→ **Exercise requirements**
Reproduce the lines below verbatim. Pictures are to be omitted.

(Beginning of Records provided)

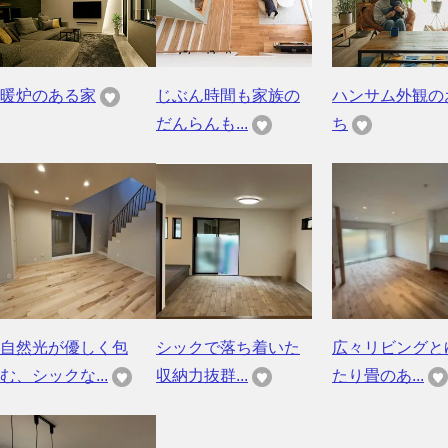
暖炉のある家
じぶん時間も家族の
ハンサム外観の
だんらんも...
ち
自然光が優しく包
シックで落ち着いた
広々リビングと
む、シックな...
収納力抜群...
たり畳のあ...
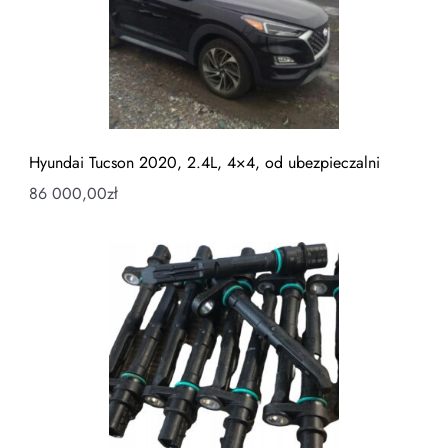
Hyundai Tucson 2020, 2.4L, 4×4, od ubezpieczalni
86 000,00
zł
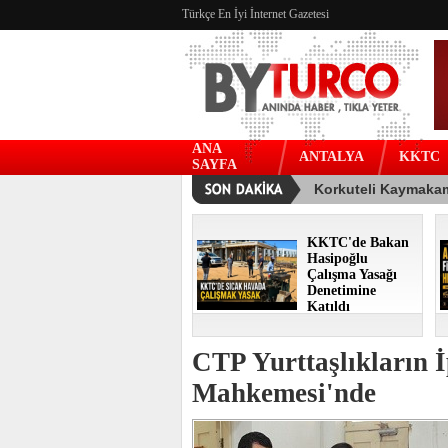
Türkçe En İyi İnternet Gazetesi
ANA
ANTALYA
KKTC
SAYFA
KKTC'de Bakan
Hasipoğlu
Çalışma Yasağı
Denetimine
Katıldı
CTP Yurttaşlıkların İ
Mahkemesi'nde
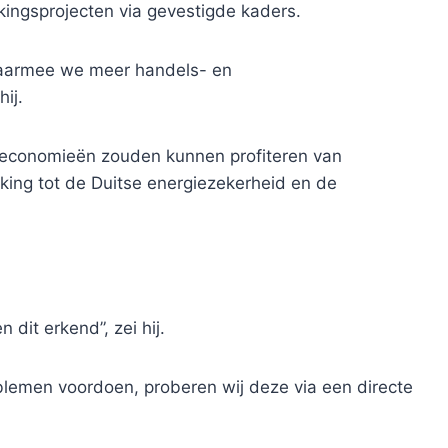
ingsprojecten via gevestigde kaders.
 waarmee we meer handels- en
ij.
 economieën zouden kunnen profiteren van
king tot de Duitse energiezekerheid en de
dit erkend”, zei hij.
lemen voordoen, proberen wij deze via een directe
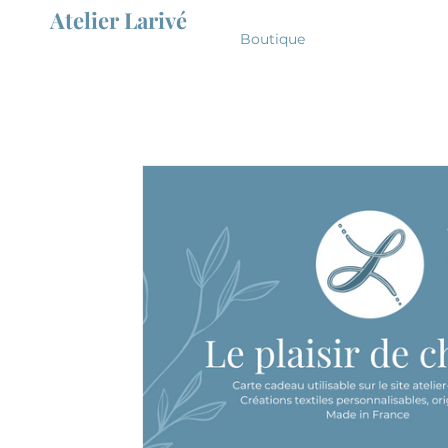
Atelier Larivé
Boutique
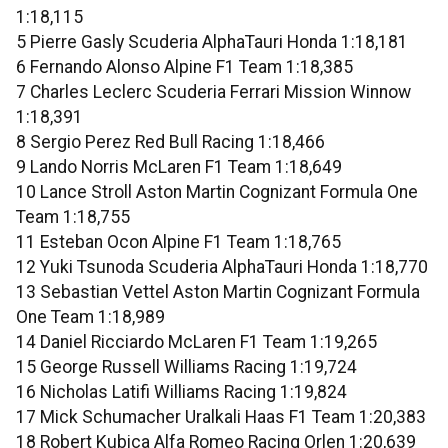
1:18,115
5 Pierre Gasly Scuderia AlphaTauri Honda 1:18,181
6 Fernando Alonso Alpine F1 Team 1:18,385
7 Charles Leclerc Scuderia Ferrari Mission Winnow
1:18,391
8 Sergio Perez Red Bull Racing 1:18,466
9 Lando Norris McLaren F1 Team 1:18,649
10 Lance Stroll Aston Martin Cognizant Formula One
Team 1:18,755
11 Esteban Ocon Alpine F1 Team 1:18,765
12 Yuki Tsunoda Scuderia AlphaTauri Honda 1:18,770
13 Sebastian Vettel Aston Martin Cognizant Formula
One Team 1:18,989
14 Daniel Ricciardo McLaren F1 Team 1:19,265
15 George Russell Williams Racing 1:19,724
16 Nicholas Latifi Williams Racing 1:19,824
17 Mick Schumacher Uralkali Haas F1 Team 1:20,383
18 Robert Kubica Alfa Romeo Racing Orlen 1:20,639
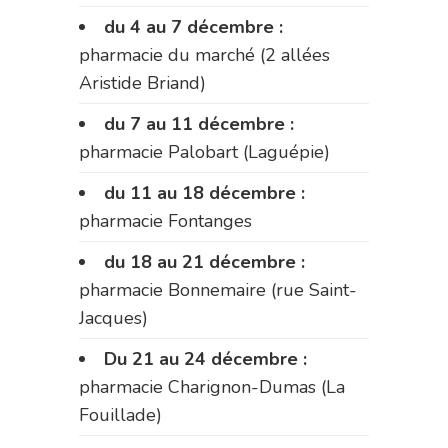
du 4 au 7 décembre :
pharmacie du marché (2 allées
Aristide Briand)
du 7 au 11 décembre :
pharmacie Palobart (Laguépie)
du 11 au 18 décembre :
pharmacie Fontanges
du 18 au 21 décembre :
pharmacie Bonnemaire (rue Saint-
Jacques)
Du 21 au 24 décembre :
pharmacie Charignon-Dumas (La
Fouillade)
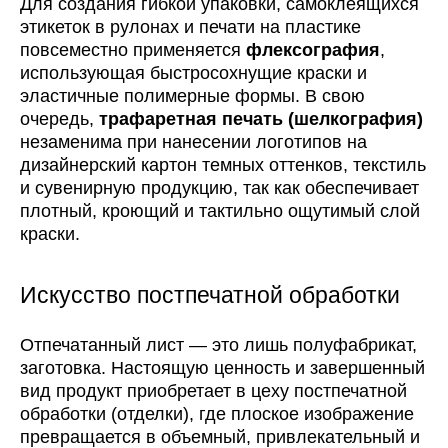
Для создания гибкой упаковки, самоклеящихся
этикеток в рулонах и печати на пластике
повсеместно применяется
флексография
,
использующая быстросохнущие краски и
эластичные полимерные формы. В свою
очередь,
трафаретная печать (шелкография)
незаменима при нанесении логотипов на
дизайнерский картон темных оттенков, текстиль
и сувенирную продукцию, так как обеспечивает
плотный, кроющий и тактильно ощутимый слой
краски.
Искусство постпечатной обработки
Отпечатанный лист — это лишь полуфабрикат,
заготовка. Настоящую ценность и завершенный
вид продукт приобретает в цеху постпечатной
обработки (отделки), где плоское изображение
превращается в объемный, привлекательный и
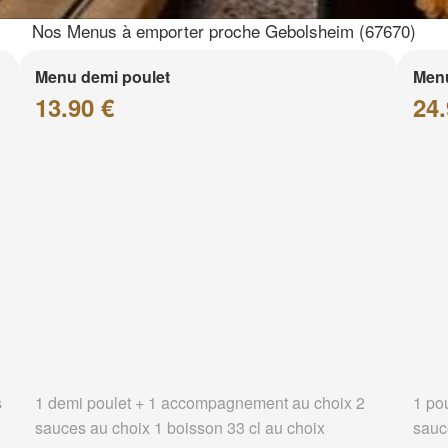
Nos Menus à emporter proche Gebolsheim (67670)
Menu demi poulet
Menu
13.90 €
24.
s
1 demi poulet + 1 accompagnement au choix 2
1 po
sauces au choix 1 boisson 33 cl au choix
sauc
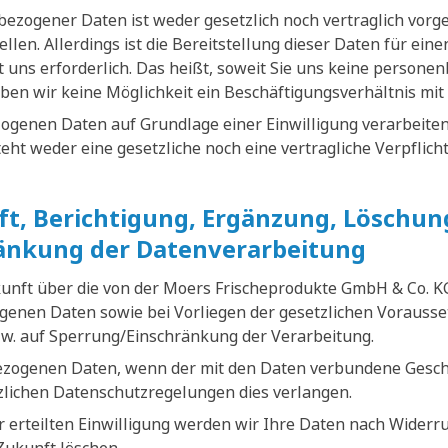
ezogener Daten ist weder gesetzlich noch vertraglich vorge
tellen. Allerdings ist die Bereitstellung dieser Daten für ei
 uns erforderlich. Das heißt, soweit Sie uns keine persone
ben wir keine Möglichkeit ein Beschäftigungsverhältnis mit
ogenen Daten auf Grundlage einer Einwilligung verarbeiten,
esteht weder eine gesetzliche noch eine vertragliche Verpflich
t, Berichtigung, Ergänzung, Löschun
änkung der Datenverarbeitung
kunft über die von der Moers Frischeprodukte GmbH & Co. K
enen Daten sowie bei Vorliegen der gesetzlichen Vorausse
w. auf Sperrung/Einschränkung der Verarbeitung.
ezogenen Daten, wenn der mit den Daten verbundene Gesch
tzlichen Datenschutzregelungen dies verlangen.
 erteilten Einwilligung werden wir Ihre Daten nach Widerru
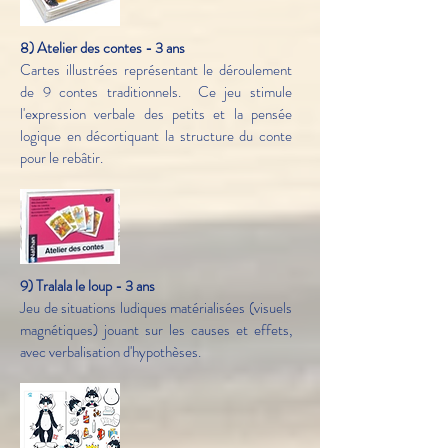
8) Atelier des contes - 3 ans
Cartes illustrées représentant le déroulement
de 9 contes traditionnels. Ce jeu stimule
l'expression verbale des petits et la pensée
logique en décortiquant la structure du conte
pour le rebâtir.
9) Tralala le loup - 3 ans
Jeu de situations ludiques matérialisées (visuels
magnétiques) jouant sur les causes et effets,
avec verbalisation d'hypothèses.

(End of Records provided)

→ **Answer to this problem**
暖炉のある家
じぶん時間も家族の
ハンサム外観の
だんらんも...
ち
自然光が優しく包
シックで落ち着いた
広々リビングと
む、シックな...
収納力抜群...
たり畳のあ...
Hyundai Tucson 2020, 2.4L, 4×4, od ubezpieczalni
86 000,00
zł
Türkçe En İyi İnternet Gazetesi
ANA
ANTALYA
KKTC
SAYFA
KKTC'de Bakan
Hasipoğlu
Çalışma Yasağı
Denetimine
Katıldı
CTP Yurttaşlıkların İ
Mahkemesi'nde
ingsprojecten via gevestigde kaders.
 waarmee we meer handels- en
ij.
 economieën zouden kunnen profiteren van
king tot de Duitse energiezekerheid en de
dit erkend”, zei hij.
lemen voordoen, proberen wij deze via een directe
Atelier Larivé
Boutique
1:18,115
5 Pierre Gasly Scuderia AlphaTauri Honda 1:18,181
6 Fernando Alonso Alpine F1 Team 1:18,385
7 Charles Leclerc Scuderia Ferrari Mission Winnow
1:18,391
8 Sergio Perez Red Bull Racing 1:18,466
9 Lando Norris McLaren F1 Team 1:18,649
10 Lance Stroll Aston Martin Cognizant Formula One
Team 1:18,755
11 Esteban Ocon Alpine F1 Team 1:18,765
12 Yuki Tsunoda Scuderia AlphaTauri Honda 1:18,770
13 Sebastian Vettel Aston Martin Cognizant Formula
One Team 1:18,989
14 Daniel Ricciardo McLaren F1 Team 1:19,265
15 George Russell Williams Racing 1:19,724
16 Nicholas Latifi Williams Racing 1:19,824
17 Mick Schumacher Uralkali Haas F1 Team 1:20,383
18 Robert Kubica Alfa Romeo Racing Orlen 1:20,639
du 4 au 7 décembre :
pharmacie du marché (2 allées
Aristide Briand)
du 7 au 11 décembre :
pharmacie Palobart (Laguépie)
du 11 au 18 décembre :
pharmacie Fontanges
du 18 au 21 décembre :
pharmacie Bonnemaire (rue Saint-
Jacques)
Du 21 au 24 décembre :
pharmacie Charignon-Dumas (La
Fouillade)
Для создания гибкой упаковки, самоклеящихся
этикеток в рулонах и печати на пластике
повсеместно применяется
флексография
,
использующая быстросохнущие краски и
эластичные полимерные формы. В свою
очередь,
трафаретная печать (шелкография)
незаменима при нанесении логотипов на
дизайнерский картон темных оттенков, текстиль
и сувенирную продукцию, так как обеспечивает
плотный, кроющий и тактильно ощутимый слой
краски.
Искусство постпечатной обработки
Отпечатанный лист — это лишь полуфабрикат,
заготовка. Настоящую ценность и завершенный
вид продукт приобретает в цеху постпечатной
обработки (отделки), где плоское изображение
превращается в объемный, привлекательный и
Nos Menus à emporter proche Gebolsheim (67670)
Menu demi poulet
Menu
13.90 €
24.
s
1 demi poulet + 1 accompagnement au choix 2
1 po
sauces au choix 1 boisson 33 cl au choix
sauc
ezogener Daten ist weder gesetzlich noch vertraglich vorge
tellen. Allerdings ist die Bereitstellung dieser Daten für ei
 uns erforderlich. Das heißt, soweit Sie uns keine persone
ben wir keine Möglichkeit ein Beschäftigungsverhältnis mit
ogenen Daten auf Grundlage einer Einwilligung verarbeiten,
esteht weder eine gesetzliche noch eine vertragliche Verpflich
t, Berichtigung, Ergänzung, Löschun
änkung der Datenverarbeitung
kunft über die von der Moers Frischeprodukte GmbH & Co. K
enen Daten sowie bei Vorliegen der gesetzlichen Vorausse
w. auf Sperrung/Einschränkung der Verarbeitung.
ezogenen Daten, wenn der mit den Daten verbundene Gesch
tzlichen Datenschutzregelungen dies verlangen.
 erteilten Einwilligung werden wir Ihre Daten nach Widerru
8) Atelier des contes - 3 ans
Cartes illustrées représentant le déroulement
de 9 contes traditionnels. Ce jeu stimule
l'expression verbale des petits et la pensée
logique en décortiquant la structure du conte
pour le rebâtir.
9) Tralala le loup - 3 ans
Jeu de situations ludiques matérialisées (visuels
magnétiques) jouant sur les causes et effets,
avec verbalisation d'hypothèses.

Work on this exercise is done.